The city overlooked the fact that, if interest rates fell, it still owed the bank the fixed rate, while the bank only owed the city the newly low variable rate.  The city—pursuant to the swap—had given up the right to call the bonds.  When the government, in response to the crisis, dropped interest rates to near zero, the bankers won—and the cities lost—their enormous bets.

Reportedly, there are at least 1,100 interest-rate swaps with municipalities and transit authorities.  The New York MTA, as of August 2011, had lost $658 million on its bets, and is losing $113.9 million annually.  The Chicago Transit Authority is losing $88.2 million annually; Detroit, $54 million; and New Jersey, $83.2 million.  Altogether, transit authorities across the United States are losing $529 million annually on the swaps.

The U.S. government, throughout the crisis, was generous to the bankers.  Would the bankers show any generosity toward the cities that had made the foolish bets?  Oakland has paid Goldman Sachs $32 million so far.  Meanwhile, the city has cut its police force from 800 to 650 and watched crime rise 25 percent.  Lloyd Blankfein, Goldman Sachs CEO, was asked at the June 2012 shareholders’ meeting if he would let Oakland out of its disastrous deal.  He replied, “I don’t think we’re in a position to do that.”  It would not be fair to his shareholders.

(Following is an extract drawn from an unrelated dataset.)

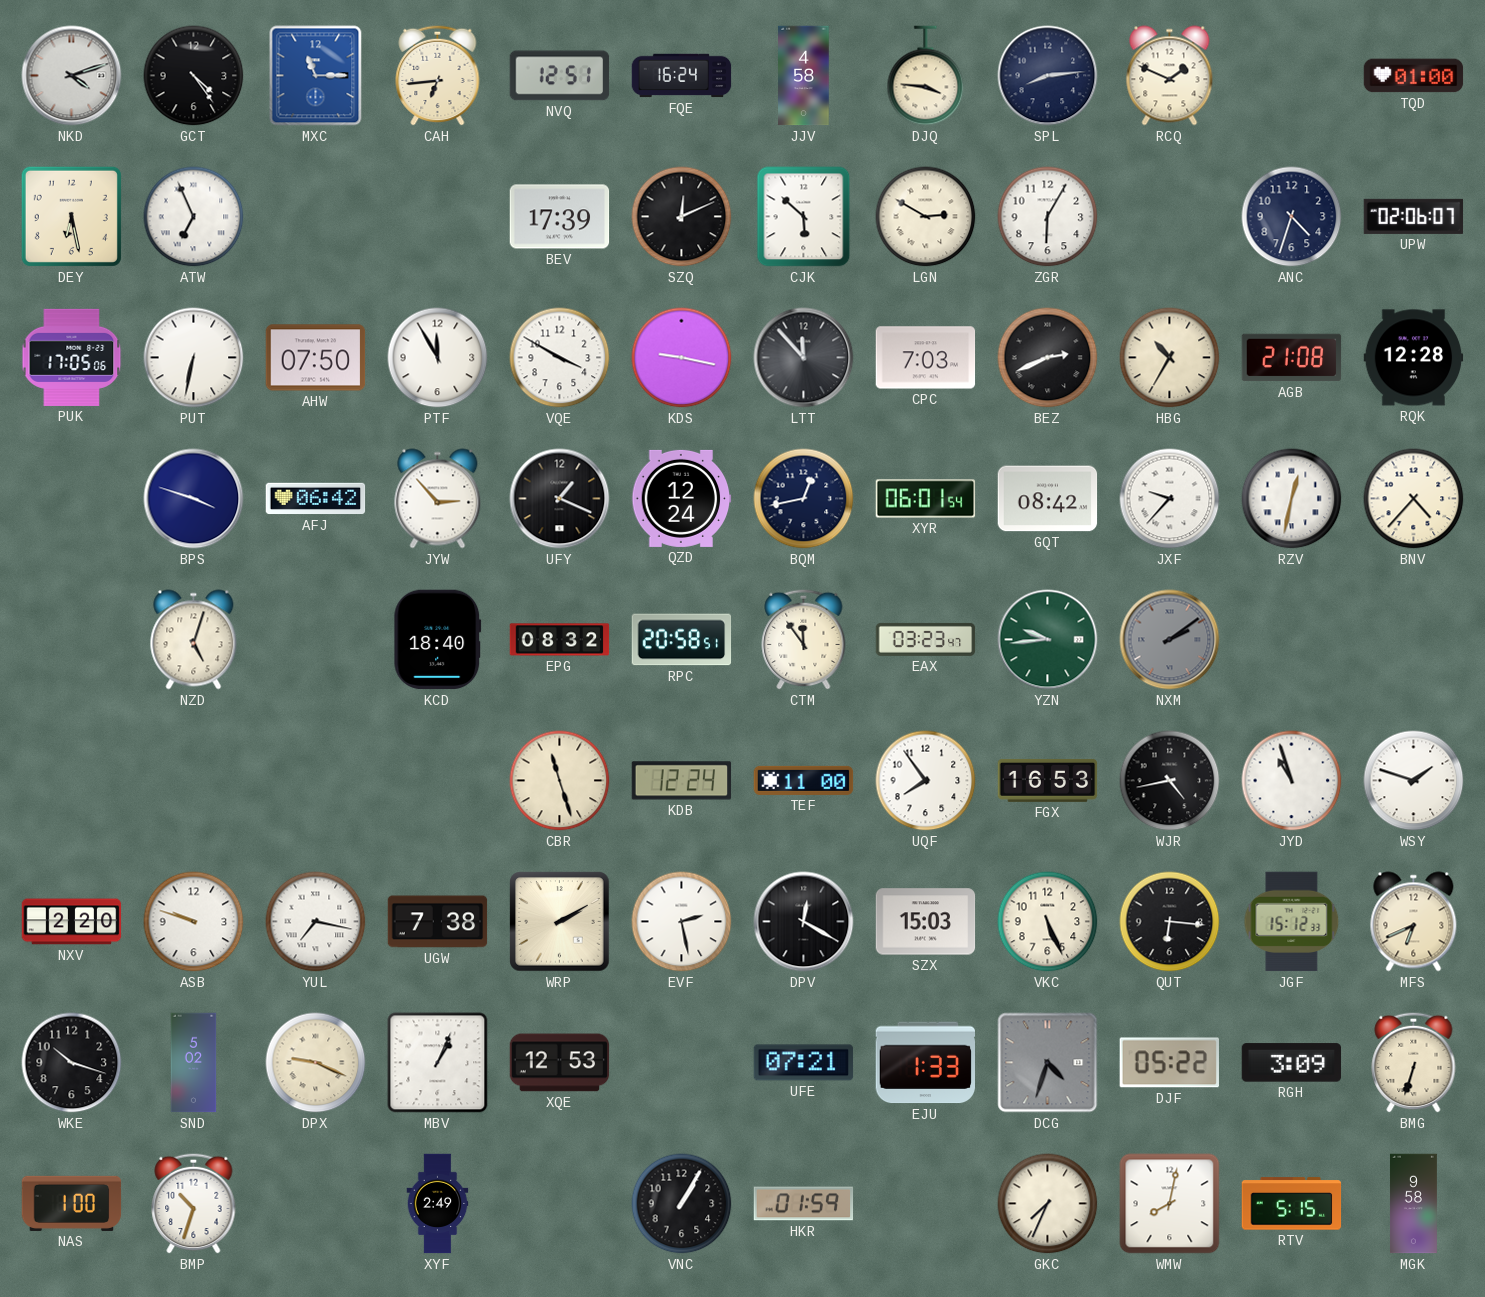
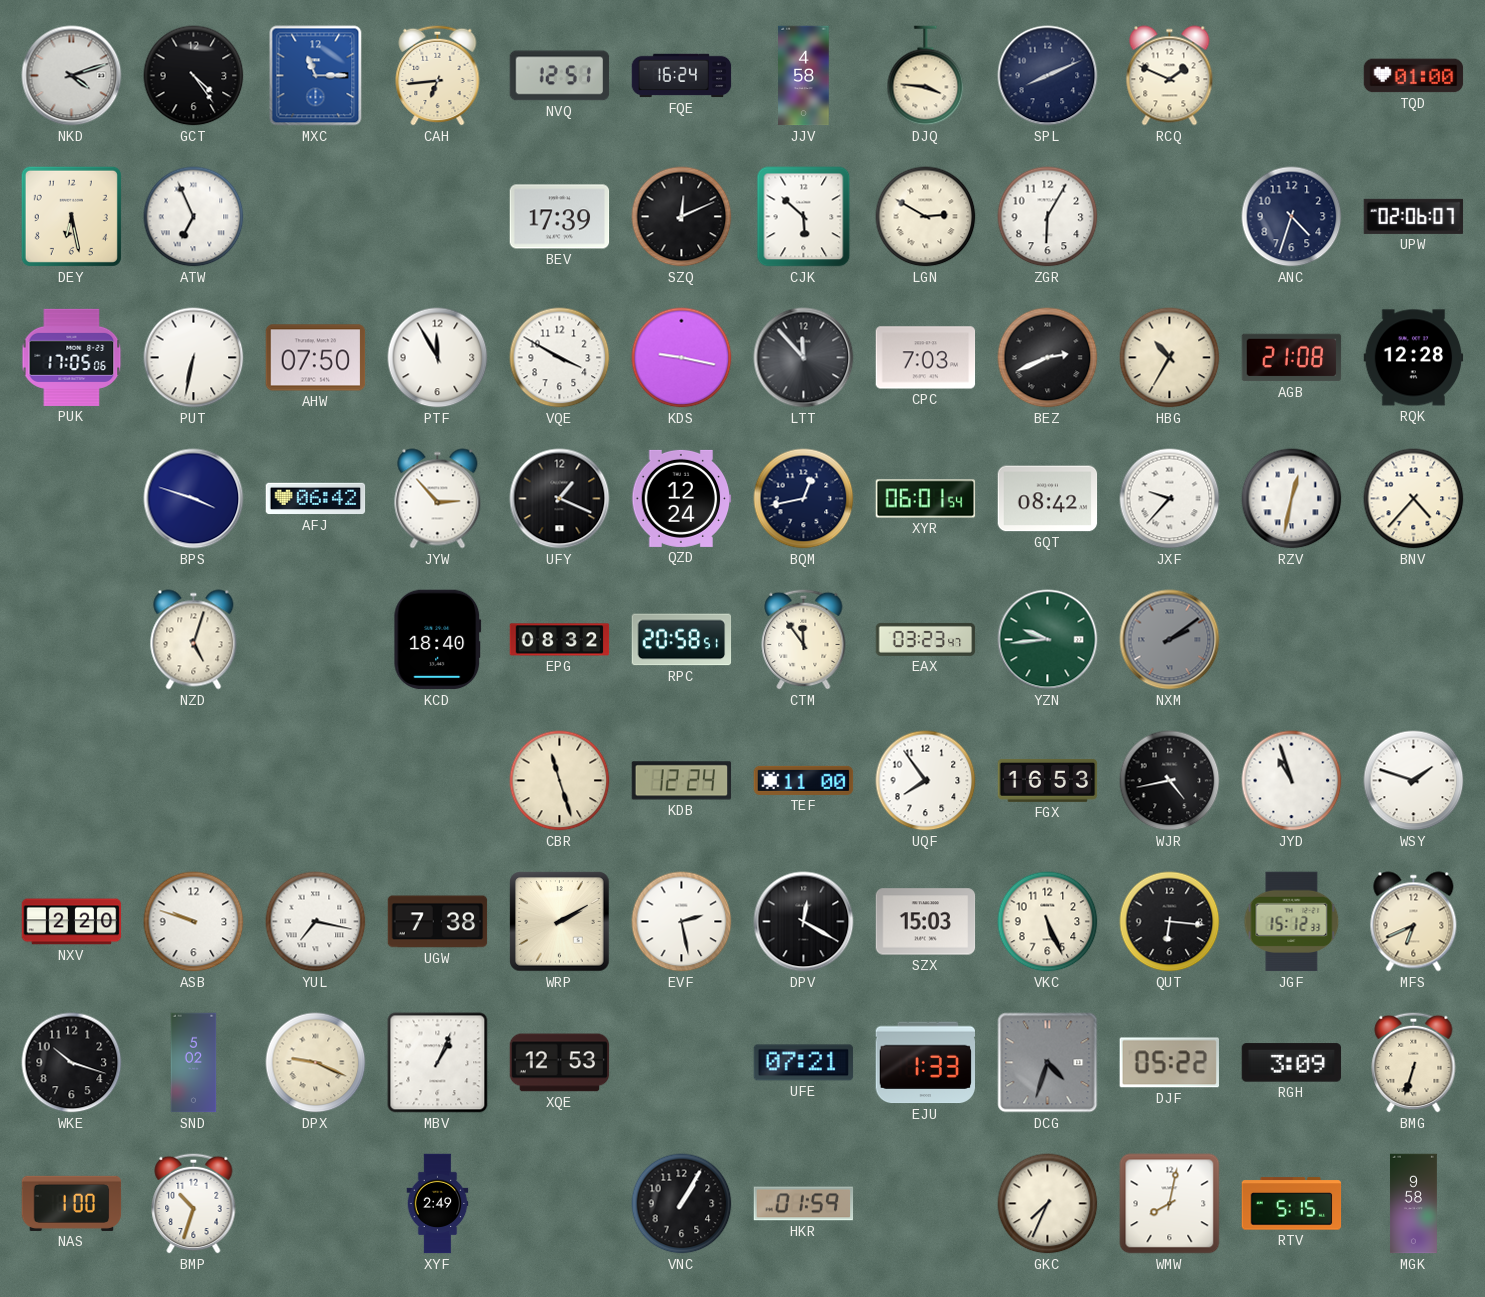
SPL: 8:14 -> 8:11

Congress immunized derivatives (interest-rate swaps) from state and local antigaming laws when it passed the Commodity Futures Modernization Act of 2000.  Before the act, derivatives violated these laws.  Gambling debts have been unenforceable at common law since the days of medieval England.  The 2000 law states that it “supersede[s] and preempt[s] the application of any state or local law that prohibits or regulates gaming or the operation of bucket shops (other than anti-fraud provisions of general applicability) . . . ”

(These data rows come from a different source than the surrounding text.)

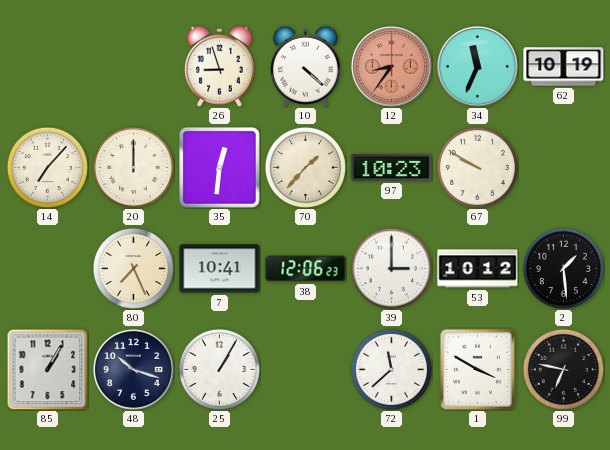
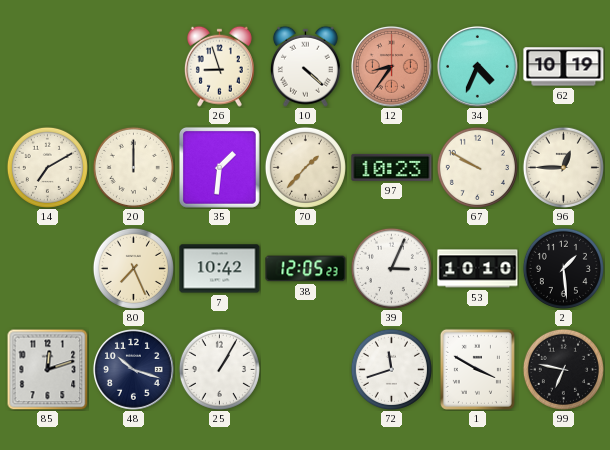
34: 11:34 -> 4:34
14: 7:07 -> 7:10
35: 12:31 -> 1:31
96: none -> 12:45
7: 10:41 -> 10:42
38: 12:06 -> 12:05
39: 3:00 -> 3:04
53: 10:12 -> 10:10
85: 1:05 -> 12:12
72: 11:38 -> 11:42
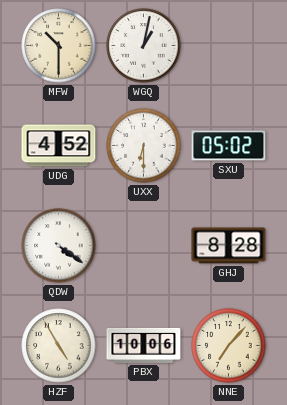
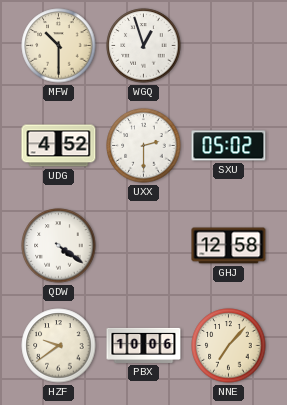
WGQ: 1:02 -> 12:57
UXX: 6:30 -> 2:30
GHJ: 8:28 -> 12:58
HZF: 4:55 -> 9:39
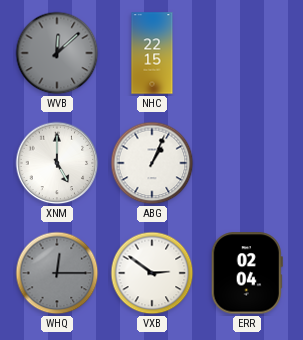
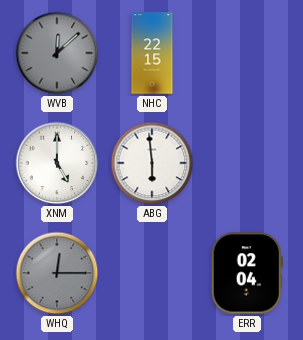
ABG: 1:04 -> 5:59
VXB: 2:51 -> none
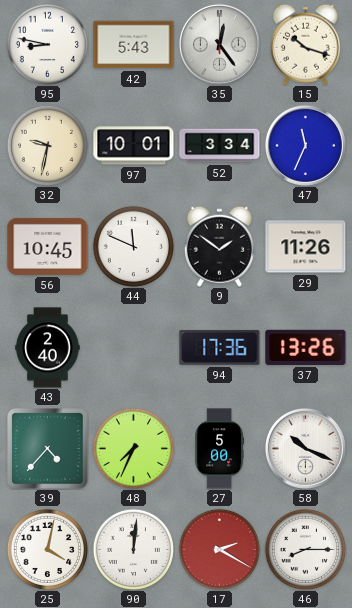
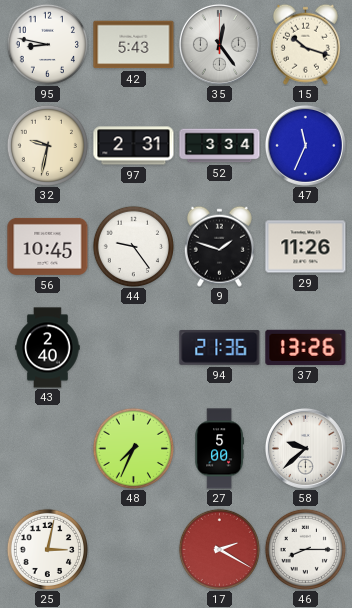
97: 10:01 -> 2:31
44: 11:49 -> 9:24
9: 1:51 -> 1:48
94: 17:36 -> 21:36
39: 4:37 -> none
58: 10:19 -> 9:38
25: 4:02 -> 3:02
90: 12:01 -> none
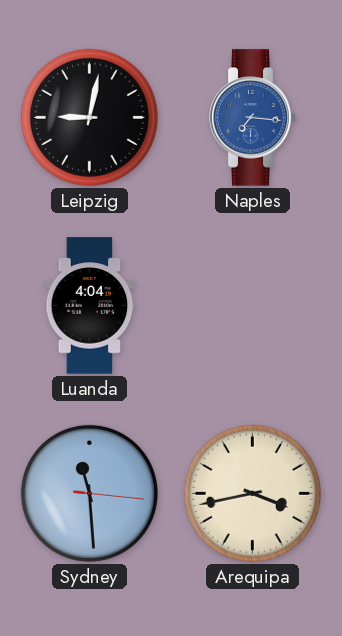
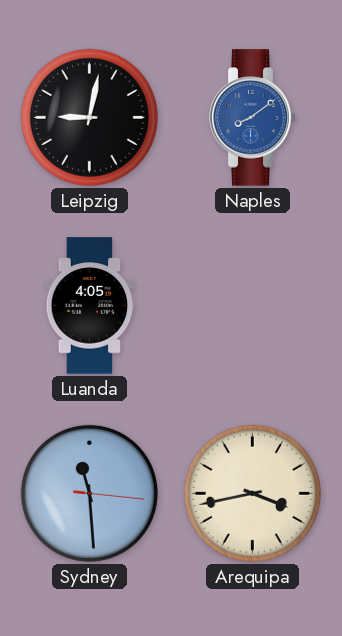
Naples: 7:16 -> 8:09
Luanda: 4:04 -> 4:05
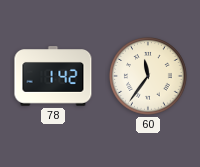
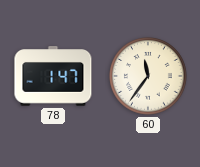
78: 1:42 -> 1:47
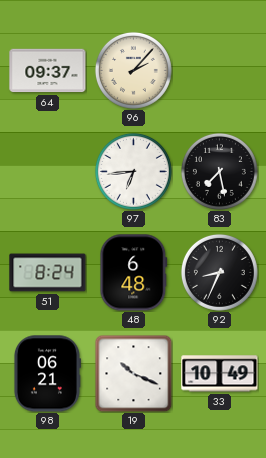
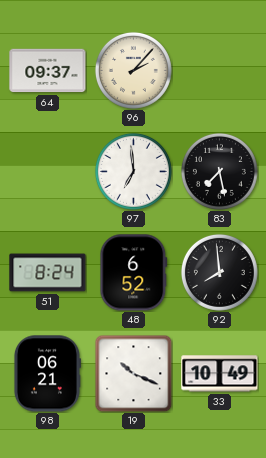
97: 6:44 -> 6:59
48: 6:48 -> 6:52
92: 8:34 -> 7:59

The 2000 law authorized the banks to make bets, but it did not authorize our cities to enter into them.

American municipal law follows the English rule that local governments are not sovereign but creatures of statute and have powers given to them only by the state.  The House of Lords ruled in 1990 that interest-rate swaps were ultra vires of local governments—i.e., beyond their powers.  The banks argued the swaps were “akin to insurance” to cover possible risks, but the lords found they were “more akin to gambling.”  The lords’ decision effectively banned swaps in England.  The British regulator, in 2012, announced that the big British banks were guilty of “mis-selling” 28,000 interest-rate swaps to small and medium enterprises.  The banks agreed to “provide appropriate redress” to the firms.  The British have wrapped up the fiasco very neatly.

Goldman and the other banks have attached a giant siphon to drain off the tax revenues of America’s communities.  Unsophisticated public officials, of course, had no business making bets with Goldman Sachs.  But foolish public officials are nothing new in this country, and state constitutions and laws are designed to protect taxpayers from fools squandering the community’s resources.

The cities should stop paying Goldman and sue to recover what they have already paid.